Water-lean solvents are considered as a promising solution for carbon dioxide (CO₂) capture. Candidate CO₂ capture molecules include N-(2-ethoxyethyl)-3-morpholinopropan-1-amine (2-EEMPA), 3-methoxy-N-(pyridine-2-ylemthyl)propan-1-amine (MPMPA), and 1-((1,3-Dimethylimidazolidin-2-ylidene)amino)propan-2-ol (1-IPADM-2-BOL). When integrating the water-lean solvents with the separation membrane to form a hybrid system, it would have a higher driving force to pull CO₂ through a membrane. In addition, including a membrane in the direct air capture (DAC) system would reduce the evaporation of capture solvents. Therefore, it is important to understand the chemical compatibility of the solvents with the separation membranes to better integrate them into the process for DAC of CO₂. Characteristic peaks of water-lean solvents and separation membrane were observed in the static spectral measurements of time-of-flight secondary ion mass spectrometry (ToF-SIMS).

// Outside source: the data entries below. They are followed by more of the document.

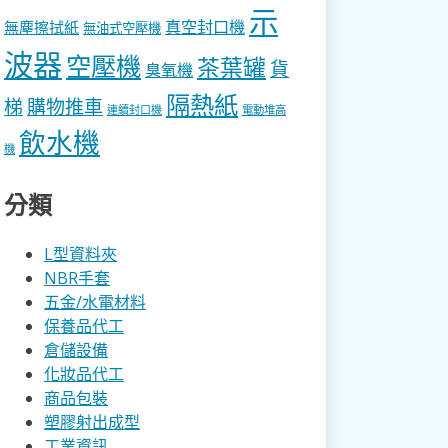
示
真空封口機
無塵擦拭紙
無油式空壓機
波器
空壓機
茶葉罐
貨
臭氧機
隔熱紙
梯
購物推車
連續封口機
電動堆高
飲水機
機
分類
L型資料夾
NBR手套
五金/水電材料
保養品代工
倉儲設備
化妝品代工
商品包裝
塑膠射出成型
工業資訊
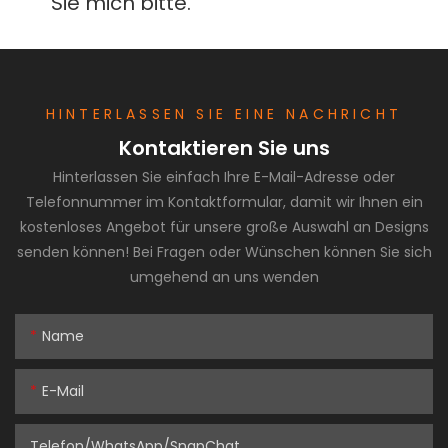
HINTERLASSEN SIE EINE NACHRICHT
Kontaktieren Sie uns
Hinterlassen Sie einfach Ihre E-Mail-Adresse oder
Telefonnummer im Kontaktformular, damit wir Ihnen ein
kostenloses Angebot für unsere große Auswahl an Designs
senden können! Bei Fragen oder Wünschen können Sie sich
umgehend an uns wenden
Name
E-Mail
Telefon/WhatsApp/SnapChat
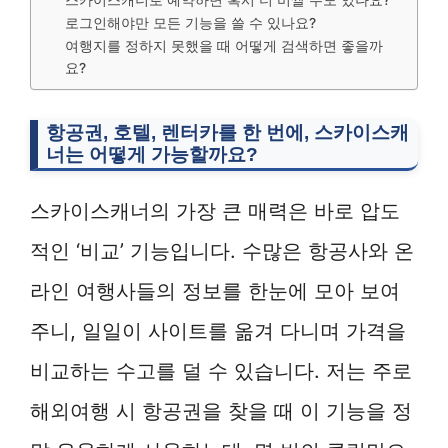
로그인해야만 모든 기능을 쓸 수 있나요?
여행지를 정하지 못했을 때 어떻게 검색하면 좋을까
요?
항공권, 호텔, 렌터카를 한 번에, 스카이스캐
너는 어떻게 가능할까요?
스카이스캐너의 가장 큰 매력은 바로 압도
적인 ‘비교’ 기능입니다. 수많은 항공사와 온
라인 여행사들의 정보를 한눈에 모아 보여
주니, 일일이 사이트를 옮겨 다니며 가격을
비교하는 수고를 덜 수 있습니다. 저는 주로
해외여행 시 항공권을 찾을 때 이 기능을 정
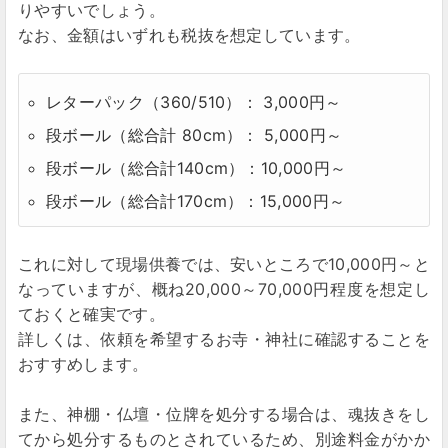
りやすいでしょう。
なお、金額はいずれも税抜を想定しています。
レターパック（360/510）： 3,000円～
段ボール（総合計 80cm）： 5,000円～
段ボール（総合計140cm）：10,000円～
段ボール（総合計170cm）：15,000円～
これに対して現場供養では、安いところで10,000円～と
なっていますが、概ね20,000～70,000円程度を想定し
ておくと確実です。
詳しくは、依頼を希望するお寺・神社に確認することを
おすすめします。
また、神棚・仏壇・位牌を処分する場合は、魂抜きをし
てから処分するものとされているため、別途料金がかか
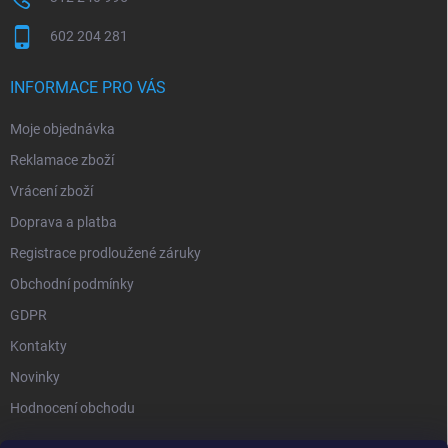
602 204 281
INFORMACE PRO VÁS
Moje objednávka
Reklamace zboží
Vrácení zboží
Doprava a platba
Registrace prodloužené záruky
Obchodní podmínky
GDPR
Kontakty
Novinky
Hodnocení obchodu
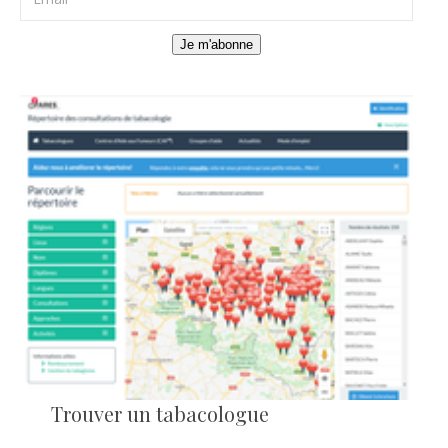
Je m'abonne
Trouver un tabacologue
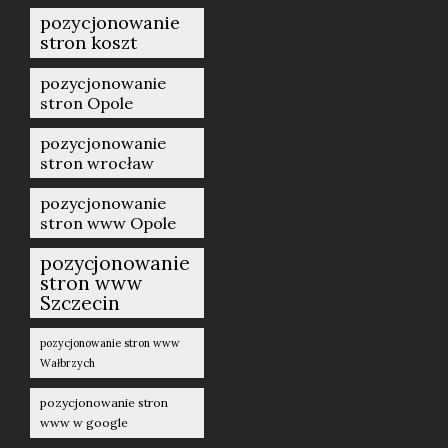
pozycjonowanie
stron koszt
pozycjonowanie
stron Opole
pozycjonowanie
stron wrocław
pozycjonowanie
stron www Opole
pozycjonowanie
stron www
Szczecin
pozycjonowanie stron www
Wałbrzych
pozycjonowanie stron
www w google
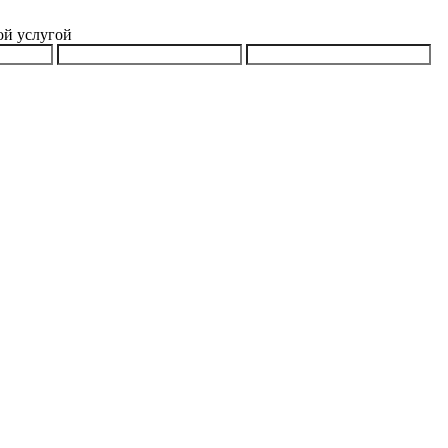
ой услугой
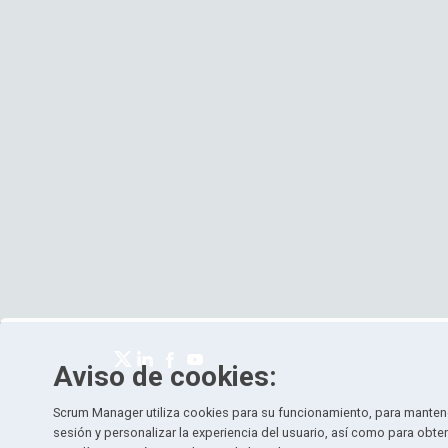
Aviso de cookies:
Scrum Manager utiliza cookies para su funcionamiento, para mantene
sesión y personalizar la experiencia del usuario, así como para obte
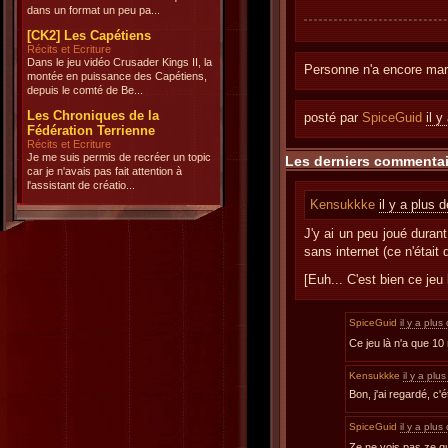
dans un format un peu pa...
[CK2] Les Capétiens
Récits et Ecriture
Dans le jeu vidéo Crusader Kings II, la
Personne n'a encore marq
montée en puissance des Capétiens,
depuis le comté de Be...
Les Chroniques de la
posté par
SpiceGuid
il 
Fédération Terrienne
Récits et Ecriture
Je me suis permis de recréer un topic
Les derniers commentai
car je n'avais pas fait attention à
l'assistant de créatio...
Kensukkke
il y a plus 
J'y ai un peu joué durant
sans internet (ce n'était 
[Euh... C'est bien ce jeu l
SpiceGuid
il y a plu
Ce jeu là n'a que 1
Kensukkke
il y a plu
Bon, j'ai regardé, c
SpiceGuid
il y a plu
Ze ne vois pas ze q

For example, m/z⁺ 217.190 C₁₁H₂₅N₂O₂⁺, m/z⁺ 181.129 C₁₀H₁₇N₂O⁺, and m/z⁺ 172.145 C₈H₁₈N₃O⁺, are the protonated 2-EEMPA, protonated MPMPA, and protonated 1-IPADM-2-BOL, respectively. Similarly, the fragment of CO₂ separation membrane, m/z⁺ 263.082 C₁₆H₁₁N₂O₂⁺, a synthesized PEEK-ionene, was observed, showing molecular detection of ToF-SIMS. In addition, x-ray photoelectron spectroscopy (XPS) was performed to quantitatively verify the change of carbon ratio at the interface, indicating the interactions between water-lean solvents and the separation membrane. These findings show that the interface between the CO₂ separation membrane and water-lean solvents should be studied at the molecular level, because they provide insights into how we could design hybrid systems comprised of CO₂ separation membranes and capture solvents.